Трое купцов-жидинов поселились в доме самого Рафаила: помня о заключенном с Ингваром договоре насчет полона, тот не уехал на восток этим летом, а остался дома. Охрана жила в длинных помещениях из сырцовых кирпичей, где Рафаил обычно держал рабов перед продажей. Лишь под кровлей тянулась череда маленьких окошек, а внутри от пола до верха были выстроены нары в три яруса – чтобы в одно помещение впихнуть как можно больше людей. Пестрянке было так неприятно там находиться, что она содрогалась, когда заходила внутрь, и предпочитала проводить время во дворе, на глинобитной скамье под одиноким персиковым деревом, в тени стены. Внутри было уж слишком темно, душно, жарко; висела застарелая вонь множества немытых человеческих тел, а главное, воздух полнился застывшим в нем отчаянием и горем людей, навек разлученных с родиной, волей и будущим. Сколько таких же молодых женщин, как она, ожидали здесь продажи на Гурганское море и знали, что наилучшей долей теперь будет скорейшая смерть!
Хирдманы переносили здешнюю жизнь легче, хотя тоже кляли жару, духоту, палящее солнце, непривычную еду, недостаток воды, мух и вонь от скученности. Вино делали здесь же, в городе, тут имелась своя давильня для винограда, поэтому оказалось оно недорого, но пить много Хельги своим людям не позволял, да и на жаре вреда от вина выходило больше, чем пользы. Его хирдманы, из которых десяток прибыл с ним еще из Хейдабьюра, томились и с тайным нетерпением ждали. Чего ждали – не говорили вслух. Даже на северном языке, даже когда рядом были только свои, упоминалось об этом лишь в словах навроде «когда уже…». Еще десяток человек во главе с Мангушем дал ему Ранди: эти не раз сопровождали его в поездках на теплые моря, знали эти места и понимали по-хазарски и по-гречески.

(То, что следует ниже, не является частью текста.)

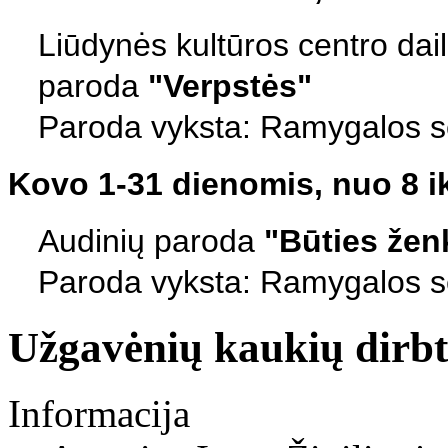
Liūdynės kultūros centro dai
paroda
"Verpstės"
Paroda vyksta: Ramygalos sen
Kovo 1-31 dienomis, nuo 8 ik
Audinių paroda
"Būties žen
Paroda vyksta: Ramygalos sen
Užgavėnių kaukių dirb
Informacija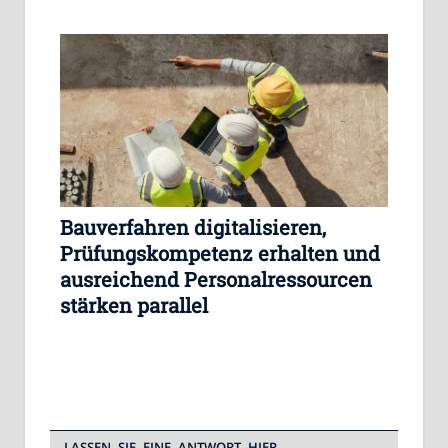
Bauverfahren digitalisieren,
Prüfungskompetenz erhalten und
ausreichend Personalressourcen
stärken parallel
LASSEN SIE EINE ANTWORT HIER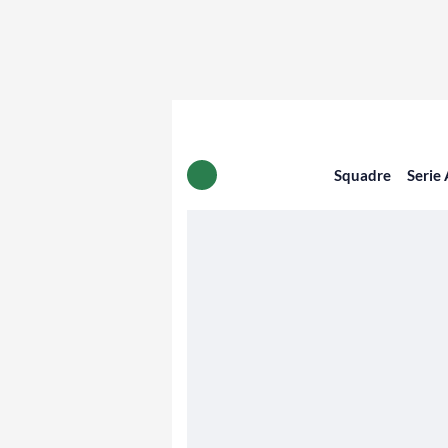
Squadre
Serie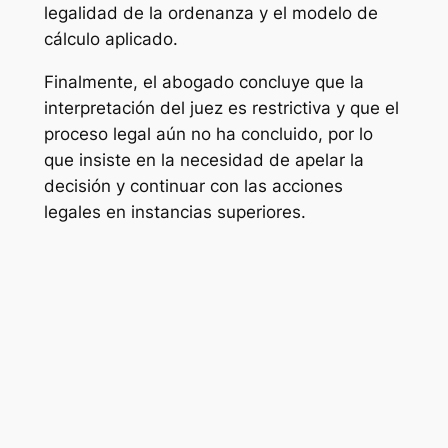
legalidad de la ordenanza y el modelo de
cálculo aplicado.
Finalmente, el abogado concluye que la
interpretación del juez es restrictiva y que el
proceso legal aún no ha concluido, por lo
que insiste en la necesidad de apelar la
decisión y continuar con las acciones
legales en instancias superiores.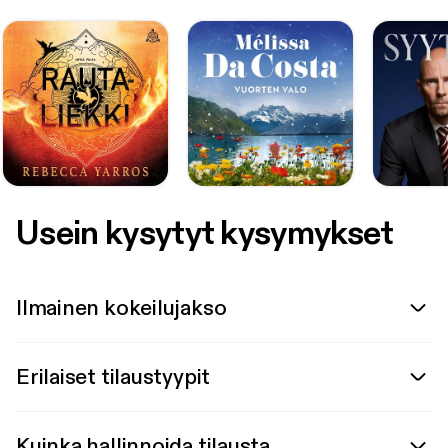
Usein kysytyt kysymykset
Ilmainen kokeilujakso
Erilaiset tilaustyypit
Kuinka hallinnoida tilausta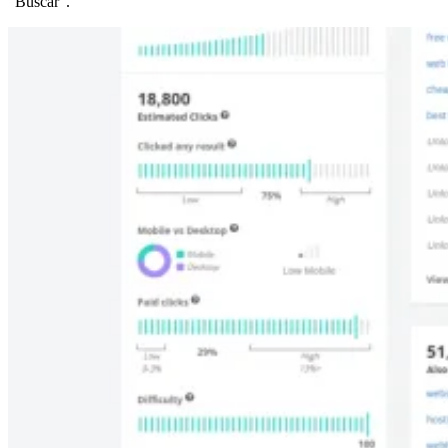
“Buscar”.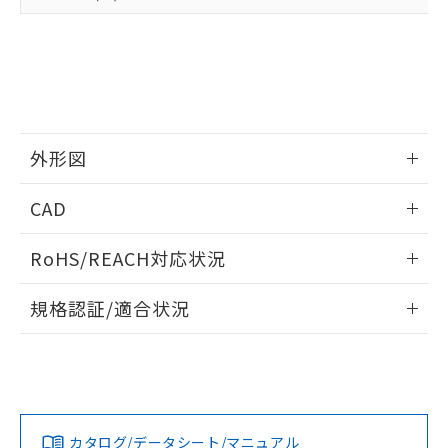
準値以下であることを示します。
該第三者に通知します。また当社は、
示しないようお願いします。
部品在庫の切り替え状況などにより、予定
「10」：通常の使用状況下において有害物
販売先および販売に係わる関係者が違
マイパーツ機能（部品リスト作成サー
空
受注生産機種、また在庫状況の
月が前後することがあります。
質が外部に漏えいし、環境に深刻な影響を
法に輸出するおそれがある場合は、取
ビス）をご利用いただくには、I-Web
白
情報を公開していない機種
及ぼさない年数を意味します。
り引きをいたしません。
メンバーズにご登録されている必要が
「－」：未確認です。当社販売部門へお問
あります。
い合わせください。
お客様が当ウェブサイト上で当社にご
※3 非含有証明書ダウンロード
登録された部品リストについて、当社
外形図
および当社の共同利用者が、当社の製
下記の非含有証明書をダウンロードするこ
品・サービスに関するお客様との取
情報更新：2026/05/21
とができます。
CAD
合意する
キャンセル
引・商談に必要な範囲で利用すること
をご了承ください。
EU RoHS指令（10物質）の非含有証明書
ログイン/会員登録いただくと、CADデータをダウンロー
※当社の共同利用者とは、
"個人情報
RoHS/REACH対応状況
51物質の非含有証明書（当社基準）
ドすることができます。
の共同利用に関して"
の「1.共同利
※本証明書は発行日時点で非含有を証明す
用者の範囲」に記載されている法人を
情報更新：2026/7/29
規格認証/適合状況
るもので、過去に遡って非含有を証明する
指します。
ものではありません。
ログイン/会員登録
EU RoHS
注意事項・凡例
A3U-TMG-A2C-5Mについての規格認証/適合状況について
また、RoHS指令のフタル酸エステル類４
は、「カスタマーサポートセンタ お客様相談室」または貴社
物質の対応では、対応完了までの期間は出
担当オムロン営業員または販売店にお問い合わせください。
荷製品に未対応品が混在することから備考
対応状況
対応予定月
※1
※2
欄に対応日を記載しておりました。
ダウンロードデータをご利用いただく前に、以下を必ずお読
既に当社にて対応品への在庫切替を完了
みください。
お問い合わせ
カタログ/データシート/マニュアル
対応済み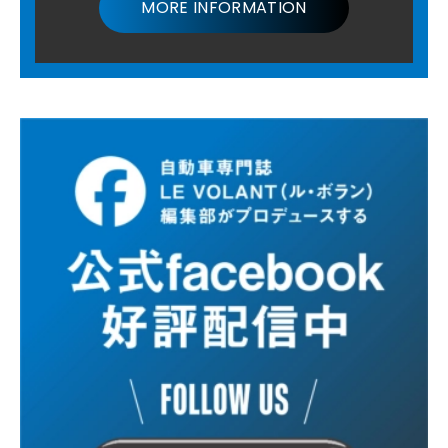
MORE INFORMATION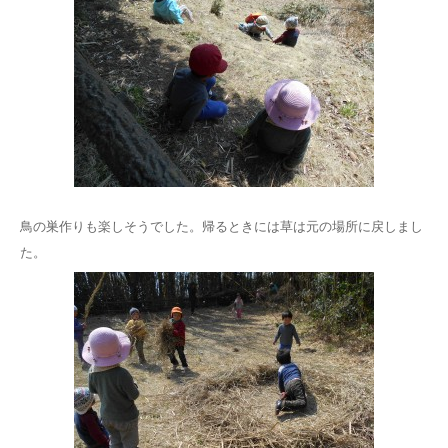
鳥の巣作りも楽しそうでした。帰るときには草は元の場所に戻しまし
た。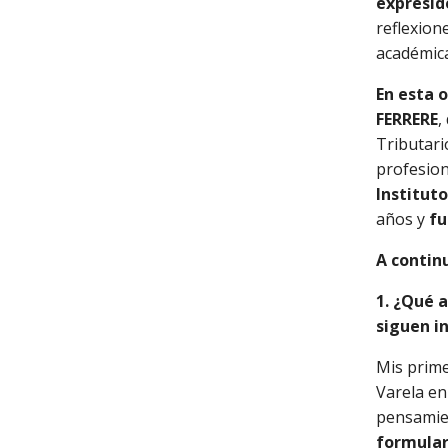
expresid
reflexion
académic
En esta 
FERRERE
,
Tributari
profesion
Institut
años y
fu
A continu
1. ¿Qué 
siguen i
Mis prime
Varela en
pensamien
formular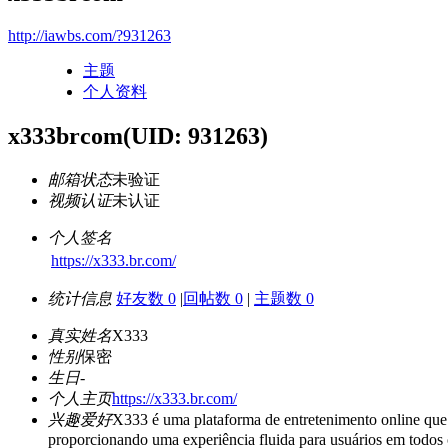
http://iawbs.com/?931263
主题
个人资料
x333brcom
(UID: 931263)
邮箱状态
未验证
视频认证
未认证
个人签名
https://x333.br.com/
统计信息
好友数 0
|
回帖数 0
|
主题数 0
真实姓名
X333
性别
保密
生日
-
个人主页
https://x333.br.com/
兴趣爱好
X333 é uma plataforma de entretenimento online que s
proporcionando uma experiência fluida para usuários em todos o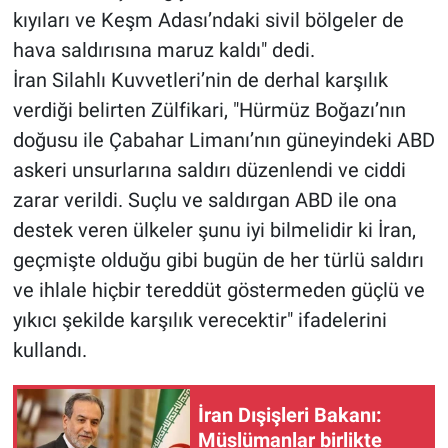
kıyıları ve Keşm Adası’ndaki sivil bölgeler de
hava saldırısına maruz kaldı" dedi.
İran Silahlı Kuvvetleri’nin de derhal karşılık
verdiği belirten Zülfikari, "Hürmüz Boğazı’nın
doğusu ile Çabahar Limanı’nın güneyindeki ABD
askeri unsurlarına saldırı düzenlendi ve ciddi
zarar verildi. Suçlu ve saldırgan ABD ile ona
destek veren ülkeler şunu iyi bilmelidir ki İran,
geçmişte olduğu gibi bugün de her türlü saldırı
ve ihlale hiçbir tereddüt göstermeden güçlü ve
yıkıcı şekilde karşılık verecektir" ifadelerini
kullandı.
İran Dışişleri Bakanı:
Müslümanlar birlikte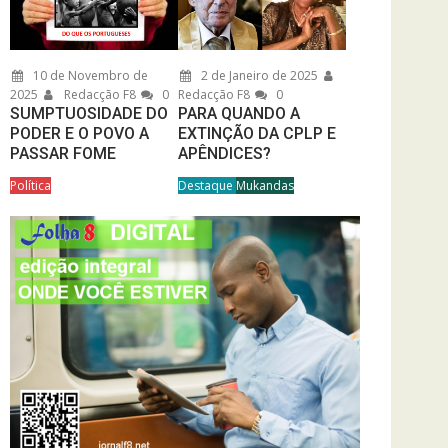
10 de Novembro de
2 de Janeiro de 2025
2025
Redacção F8
0
Redacção F8
0
SUMPTUOSIDADE DO
PARA QUANDO A
PODER E O POVO A
EXTINÇÃO DA CPLP E
PASSAR FOME
APÊNDICES?
Política
Destaque
Mukandas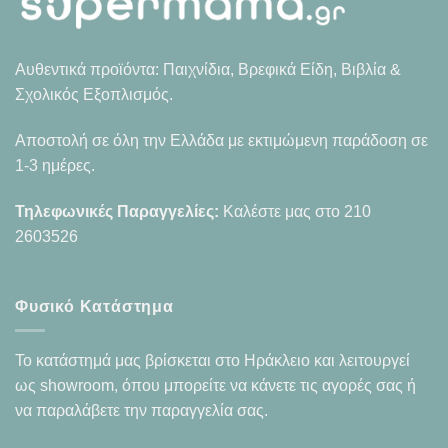
Αυθεντικά προϊόντα: Παιχνίδια, Βρεφικά Είδη, Βιβλία &
Σχολικός Εξοπλισμός.
Αποστολή σε όλη την Ελλάδα με εκτιμώμενη παράδοση σε
1-3 ημέρες.
Τηλεφωνικές Παραγγελίες:
Καλέστε μας στο
210
2603526
Φυσικό Κατάστημα
Το κατάστημά μας βρίσκεται στο Ηράκλειο και λειτουργεί
ως showroom, όπου μπορείτε να κάνετε τις αγορές σας ή
να παραλάβετε την παραγγελία σας.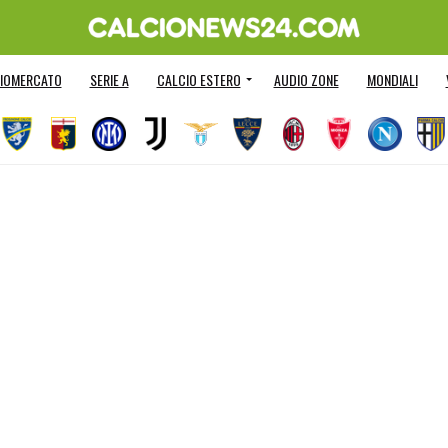
IOMERCATO
SERIE A
CALCIO ESTERO
AUDIO ZONE
MONDIALI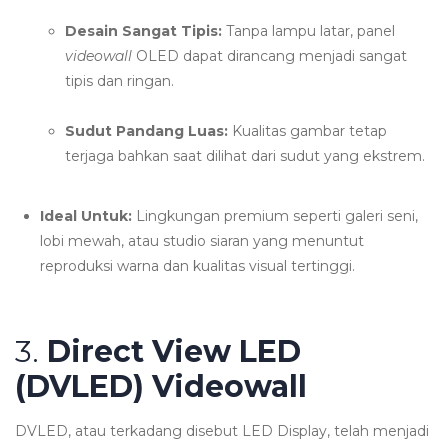
Desain Sangat Tipis:
Tanpa lampu latar, panel
videowall
OLED dapat dirancang menjadi sangat
tipis dan ringan.
Sudut Pandang Luas:
Kualitas gambar tetap
terjaga bahkan saat dilihat dari sudut yang ekstrem.
Ideal Untuk:
Lingkungan premium seperti galeri seni,
lobi mewah, atau studio siaran yang menuntut
reproduksi warna dan kualitas visual tertinggi.
3.
Direct View LED
(DVLED) Videowall
DVLED, atau terkadang disebut LED Display, telah menjadi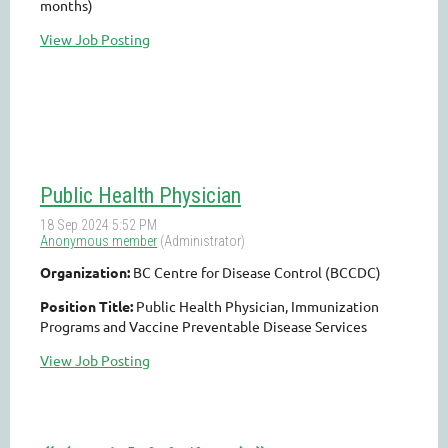
months)
View Job Posting
Public Health Physician
Organization:
BC Centre for Disease Control (BCCDC)
Position Title:
Public Health Physician, Immunization
Programs and Vaccine Preventable Disease Services
View Job Posting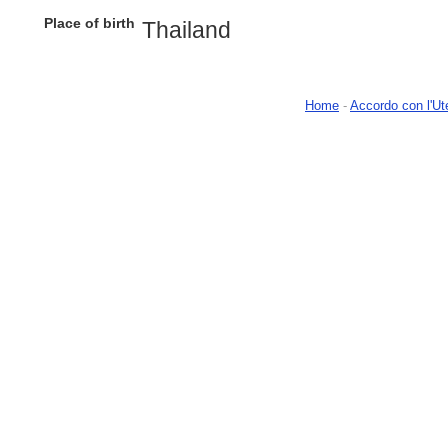
Place of birth
Thailand
Home
-
Accordo con l'Ut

Люди Хельги были поделены на две части: тридцать человек жило в городе, охраняя товар, столько же оставалось в гавани при лодьях. Через день менялись. Днем выходили человек по десять послоняться по улицам: где узким, земляным, плотно утоптанным, а где широким, хоть двадцать человек в ряд пройдет. Не имея дерева для построек, боспорцы возводили дома из глиняных кирпичей на каменном основании. По старому, еще греческому обычаю, камни – известняк, песчаник, ракушечник – укладывали хитрым образом наискось, отчего кладка напоминала огромные каменные колосья. Причем камни и плиты служили не первый век: их добывали для новых построек из старых развалин, так что они помнили много разных хозяев, владык и языков. Иной раз в основание дома попадало чье-то старое надгробие со стертыми письменами, мраморный блок или обломок величественной колонны. Самкрайский холм, будто удивительный бессмертный великан, век за веком рос вверх над останками былых поколений, вытаскивая из собственного прошлого свои же старые кости и давая им новую жизнь.
Хирдманы слонялись по базарам – поглядеть на верблюдов, лошадей и ишаков, на товары – ковры, ткани, медную, бронзовую и глиняную посуду. Много посуды ввозили из Греческого царства: глаза разбегались от изобилия кувшинов, чаш, мисок и блюд из белой расписной глины, с прозрачной, зеленой или желтой поливой. В амфорах красноватой глины привозили вино и оливковое масло. В обратном направлении везли добываемое в окрестностях Самкрая «земляное масло». Здесь этой довольно вонючей черной жидкостью заправляли глиняные светильники, опуская в нее фитилек. Запечатанную в высокие узкогорлые кувшины с ручкой, ее грузили на корабли для вывоза в Царьград, и за этим делом наблюдал особый греческий чин.